That, in any case, was not the only shadow on that game, one of the most controversial –in terms of its context– in the history of the most popular sport.

3) Hellström and the Mothers of Plaza de Mayo

The news went around the world. The goalkeeper of the Swedish national team Ronnie Hellström, in a gesture of solidarity, had walked alongside the Mothers of the Plaza de Mayo on their Thursday rounds to claim for their disappeared children. But the truth is that, in 2008, three decades after that World Cup, the big man who had successfully defended for ten seasons the goal of the German Kaiserslautern said what really happened to Terra Magazine: “It wasn´t me. No. I remember the Mothers but I didn´t go to the Plaza. Some players were there, two or three, but I'm not sure who”.

His name actually appears in the collective imagination walking through the Plaza de Mayo. Perhaps, because Sweden was one of the countries that with more intensity sought that the World Cup wouldn´t be held in Argentina as a result of the dictatorial regime that had taken lives and caused deaths.

4) Tarantini's handshake with Videla

For a long time it was said that the left defender had grabbed his testicles before greeting the president Jorge Videla in the dressing room after an Argentine triumph. Alberto Tarantini portrayed that scene in 2012, in an interview with the El Gráfico Magazine: “That was a bet I made to the “Gaucho” (Passarella). I said: 'Now I grab my balls and then I give him a handshake'. It was a thousand dollars bet, He didn´t pay me yet. Videla saw me when I rubbed my balls, but have to put on a big smile and shake my hand because there were photographers there. Are you going to publish the picture with that son of a bitch? Will you? If you do, look at my face when I greet him”.

That was the version Tarantini told. Although curiously, or not so much, many of his colleagues deny it and warn that “El Conejo” chose to add seasonings to that picture that were not true.

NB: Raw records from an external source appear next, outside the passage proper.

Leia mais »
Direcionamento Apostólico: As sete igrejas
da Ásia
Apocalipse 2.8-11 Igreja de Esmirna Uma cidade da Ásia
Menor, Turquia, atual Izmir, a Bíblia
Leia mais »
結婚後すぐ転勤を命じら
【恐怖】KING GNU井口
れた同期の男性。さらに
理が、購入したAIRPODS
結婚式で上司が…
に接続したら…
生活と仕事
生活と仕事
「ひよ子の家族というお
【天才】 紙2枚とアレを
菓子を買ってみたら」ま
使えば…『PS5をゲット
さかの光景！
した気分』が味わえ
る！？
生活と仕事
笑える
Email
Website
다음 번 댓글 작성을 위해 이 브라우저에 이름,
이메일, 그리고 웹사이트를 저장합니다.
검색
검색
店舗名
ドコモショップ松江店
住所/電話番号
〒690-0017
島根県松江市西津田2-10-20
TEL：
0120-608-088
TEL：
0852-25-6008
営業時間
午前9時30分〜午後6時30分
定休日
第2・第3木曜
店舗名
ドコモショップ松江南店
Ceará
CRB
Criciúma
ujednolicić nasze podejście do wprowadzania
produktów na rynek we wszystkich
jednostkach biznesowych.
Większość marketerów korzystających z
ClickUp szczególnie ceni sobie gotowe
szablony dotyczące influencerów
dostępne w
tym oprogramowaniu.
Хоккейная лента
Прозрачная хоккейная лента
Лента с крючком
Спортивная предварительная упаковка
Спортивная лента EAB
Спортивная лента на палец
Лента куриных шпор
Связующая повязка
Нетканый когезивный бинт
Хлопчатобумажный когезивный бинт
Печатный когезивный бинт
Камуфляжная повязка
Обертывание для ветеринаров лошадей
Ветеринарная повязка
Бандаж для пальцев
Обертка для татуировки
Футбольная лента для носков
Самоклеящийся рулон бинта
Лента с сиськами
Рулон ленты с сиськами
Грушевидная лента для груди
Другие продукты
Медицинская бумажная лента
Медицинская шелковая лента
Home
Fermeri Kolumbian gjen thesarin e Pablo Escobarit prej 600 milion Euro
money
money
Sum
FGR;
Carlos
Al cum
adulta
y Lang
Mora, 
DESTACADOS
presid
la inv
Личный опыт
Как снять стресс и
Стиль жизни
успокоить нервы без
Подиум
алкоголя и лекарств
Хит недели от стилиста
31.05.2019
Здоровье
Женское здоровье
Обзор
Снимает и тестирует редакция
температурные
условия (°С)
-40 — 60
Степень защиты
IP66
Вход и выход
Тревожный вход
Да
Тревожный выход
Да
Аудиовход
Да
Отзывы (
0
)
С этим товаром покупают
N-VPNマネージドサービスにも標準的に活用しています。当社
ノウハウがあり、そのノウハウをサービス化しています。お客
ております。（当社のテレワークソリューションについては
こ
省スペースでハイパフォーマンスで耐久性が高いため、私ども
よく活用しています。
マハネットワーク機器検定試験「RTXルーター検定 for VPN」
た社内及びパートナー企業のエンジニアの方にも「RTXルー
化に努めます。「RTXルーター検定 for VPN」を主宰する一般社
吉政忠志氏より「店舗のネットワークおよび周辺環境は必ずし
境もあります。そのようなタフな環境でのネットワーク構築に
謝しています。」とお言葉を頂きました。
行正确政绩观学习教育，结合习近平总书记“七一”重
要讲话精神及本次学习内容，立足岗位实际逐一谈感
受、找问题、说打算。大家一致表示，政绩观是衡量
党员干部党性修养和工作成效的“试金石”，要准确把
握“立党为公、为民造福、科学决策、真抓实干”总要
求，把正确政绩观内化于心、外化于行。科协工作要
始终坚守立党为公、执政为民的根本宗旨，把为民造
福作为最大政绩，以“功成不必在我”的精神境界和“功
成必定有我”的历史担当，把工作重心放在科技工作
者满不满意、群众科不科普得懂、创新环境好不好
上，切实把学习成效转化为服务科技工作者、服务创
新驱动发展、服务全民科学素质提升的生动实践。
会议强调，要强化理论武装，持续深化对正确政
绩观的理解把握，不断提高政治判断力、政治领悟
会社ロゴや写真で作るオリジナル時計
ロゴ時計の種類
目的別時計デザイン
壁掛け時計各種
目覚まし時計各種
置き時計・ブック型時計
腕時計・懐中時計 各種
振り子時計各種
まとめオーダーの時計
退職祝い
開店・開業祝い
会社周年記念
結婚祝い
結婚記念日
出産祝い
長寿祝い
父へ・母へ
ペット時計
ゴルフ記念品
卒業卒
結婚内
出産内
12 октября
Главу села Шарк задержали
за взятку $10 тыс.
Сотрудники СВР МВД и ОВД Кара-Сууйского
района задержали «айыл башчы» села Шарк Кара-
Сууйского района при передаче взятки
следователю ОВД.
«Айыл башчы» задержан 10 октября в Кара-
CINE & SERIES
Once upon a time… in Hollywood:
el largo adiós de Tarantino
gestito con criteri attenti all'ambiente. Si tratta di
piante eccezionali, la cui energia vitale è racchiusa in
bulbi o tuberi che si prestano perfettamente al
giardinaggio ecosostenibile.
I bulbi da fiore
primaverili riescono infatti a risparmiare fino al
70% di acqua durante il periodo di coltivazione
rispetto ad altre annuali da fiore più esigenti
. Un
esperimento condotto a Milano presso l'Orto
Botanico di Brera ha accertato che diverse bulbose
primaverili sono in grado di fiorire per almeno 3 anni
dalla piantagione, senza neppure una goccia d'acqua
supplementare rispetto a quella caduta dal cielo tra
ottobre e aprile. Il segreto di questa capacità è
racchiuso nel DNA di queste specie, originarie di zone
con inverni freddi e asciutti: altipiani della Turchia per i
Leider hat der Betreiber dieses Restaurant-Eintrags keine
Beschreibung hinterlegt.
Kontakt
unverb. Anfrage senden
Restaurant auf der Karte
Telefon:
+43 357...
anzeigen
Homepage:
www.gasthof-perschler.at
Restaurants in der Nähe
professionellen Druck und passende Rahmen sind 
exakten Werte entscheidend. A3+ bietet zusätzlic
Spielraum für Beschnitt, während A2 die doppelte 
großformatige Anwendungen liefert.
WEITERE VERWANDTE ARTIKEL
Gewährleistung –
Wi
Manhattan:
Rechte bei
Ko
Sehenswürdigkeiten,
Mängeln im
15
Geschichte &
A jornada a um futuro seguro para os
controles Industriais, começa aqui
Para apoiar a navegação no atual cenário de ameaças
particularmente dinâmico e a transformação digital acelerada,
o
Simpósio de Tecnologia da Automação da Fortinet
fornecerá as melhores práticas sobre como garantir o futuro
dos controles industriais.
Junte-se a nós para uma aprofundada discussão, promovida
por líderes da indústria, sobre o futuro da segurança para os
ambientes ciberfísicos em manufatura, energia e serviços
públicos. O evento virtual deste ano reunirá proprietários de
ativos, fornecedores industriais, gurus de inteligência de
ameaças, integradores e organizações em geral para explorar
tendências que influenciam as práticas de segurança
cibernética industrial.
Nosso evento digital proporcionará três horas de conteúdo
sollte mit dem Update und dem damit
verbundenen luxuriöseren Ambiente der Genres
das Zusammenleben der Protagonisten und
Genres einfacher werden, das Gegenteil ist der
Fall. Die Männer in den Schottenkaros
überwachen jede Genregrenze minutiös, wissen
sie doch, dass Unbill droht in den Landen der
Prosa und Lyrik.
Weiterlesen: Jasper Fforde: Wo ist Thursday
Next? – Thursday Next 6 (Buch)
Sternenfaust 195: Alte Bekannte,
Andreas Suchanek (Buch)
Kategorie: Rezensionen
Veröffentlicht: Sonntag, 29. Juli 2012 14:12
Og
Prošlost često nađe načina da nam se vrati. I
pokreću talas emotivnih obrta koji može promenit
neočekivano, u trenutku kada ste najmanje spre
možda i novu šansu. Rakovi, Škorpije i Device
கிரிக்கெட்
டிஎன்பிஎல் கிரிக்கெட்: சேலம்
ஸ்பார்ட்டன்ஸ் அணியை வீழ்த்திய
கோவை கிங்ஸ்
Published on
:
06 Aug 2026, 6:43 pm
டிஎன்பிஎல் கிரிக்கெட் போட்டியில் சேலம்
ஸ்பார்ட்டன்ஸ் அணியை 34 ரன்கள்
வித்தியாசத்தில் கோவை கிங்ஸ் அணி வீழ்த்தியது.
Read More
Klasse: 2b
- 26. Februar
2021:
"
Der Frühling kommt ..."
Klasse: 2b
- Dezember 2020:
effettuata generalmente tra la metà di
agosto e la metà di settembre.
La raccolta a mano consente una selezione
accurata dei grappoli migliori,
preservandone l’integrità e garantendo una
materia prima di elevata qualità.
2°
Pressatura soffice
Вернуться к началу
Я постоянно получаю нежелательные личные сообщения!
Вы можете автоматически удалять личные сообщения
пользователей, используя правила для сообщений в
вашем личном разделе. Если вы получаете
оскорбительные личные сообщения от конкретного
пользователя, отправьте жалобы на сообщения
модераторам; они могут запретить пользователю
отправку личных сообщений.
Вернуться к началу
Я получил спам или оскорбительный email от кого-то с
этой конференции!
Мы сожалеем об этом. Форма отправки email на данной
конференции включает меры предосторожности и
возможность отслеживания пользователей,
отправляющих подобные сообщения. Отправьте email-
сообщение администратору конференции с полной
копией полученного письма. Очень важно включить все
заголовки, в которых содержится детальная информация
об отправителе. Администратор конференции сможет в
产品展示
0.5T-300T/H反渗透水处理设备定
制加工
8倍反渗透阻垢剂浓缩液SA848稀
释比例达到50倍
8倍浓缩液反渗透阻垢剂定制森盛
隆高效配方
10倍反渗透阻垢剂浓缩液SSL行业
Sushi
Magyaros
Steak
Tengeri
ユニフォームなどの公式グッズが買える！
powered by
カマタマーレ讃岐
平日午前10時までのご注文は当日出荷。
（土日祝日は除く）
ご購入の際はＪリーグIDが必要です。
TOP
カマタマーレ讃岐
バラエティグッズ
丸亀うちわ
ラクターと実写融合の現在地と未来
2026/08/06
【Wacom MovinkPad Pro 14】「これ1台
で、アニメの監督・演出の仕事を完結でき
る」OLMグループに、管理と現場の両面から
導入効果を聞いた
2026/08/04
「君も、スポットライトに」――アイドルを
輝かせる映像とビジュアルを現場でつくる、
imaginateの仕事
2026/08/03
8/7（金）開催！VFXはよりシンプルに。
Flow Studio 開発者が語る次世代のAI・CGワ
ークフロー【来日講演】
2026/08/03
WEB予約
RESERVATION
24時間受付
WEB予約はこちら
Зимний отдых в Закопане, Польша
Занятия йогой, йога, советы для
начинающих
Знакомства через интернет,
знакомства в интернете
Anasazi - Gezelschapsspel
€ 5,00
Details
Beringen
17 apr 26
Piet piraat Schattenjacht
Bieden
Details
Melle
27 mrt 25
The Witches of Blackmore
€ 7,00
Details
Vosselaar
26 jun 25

On the other hand, in that World Cup, Tarantini scored his only goal in the National Team. It was in the 6-0 to Peru. He scored the second. And in the celebration he yelled insults to the four winds.

Who were these insults for? He told the journalist Diego Borinsky: “To the Military Junta, to the three of them. I shouted 'Go fuck yourselves, you can all die, sons of bitches!’ I scored the goal, I turned around and faced them”.

5) Scotland, the national team of the excesses

They arrived, played, almost made a fool of themselves but said goodbye with a dazzling performance, a great 3-2 against Holland, in Mendoza. And everything happened at a dizzying pace, with lots of alcohol and even a case of doping.

After their debut with a defeat against Peru, Willie Johnston tested positive in one of the anti-doping controls. He had used Reactivan, a stimulant that contained fencamfamine. It was the first and last game for the striker. The Scottish Federation decided to ban him for life.

In Alta Gracia, where the team was staying in the first stage of the World Cup, the hotel authorities found hundreds of empty bottles in the rooms. There was whiskey and liquor. To be fair, they weren´t the only ones who brought alcoholic beverages: the Polish national team –it’s said– entered Argentina with about 400 bottles of vodka.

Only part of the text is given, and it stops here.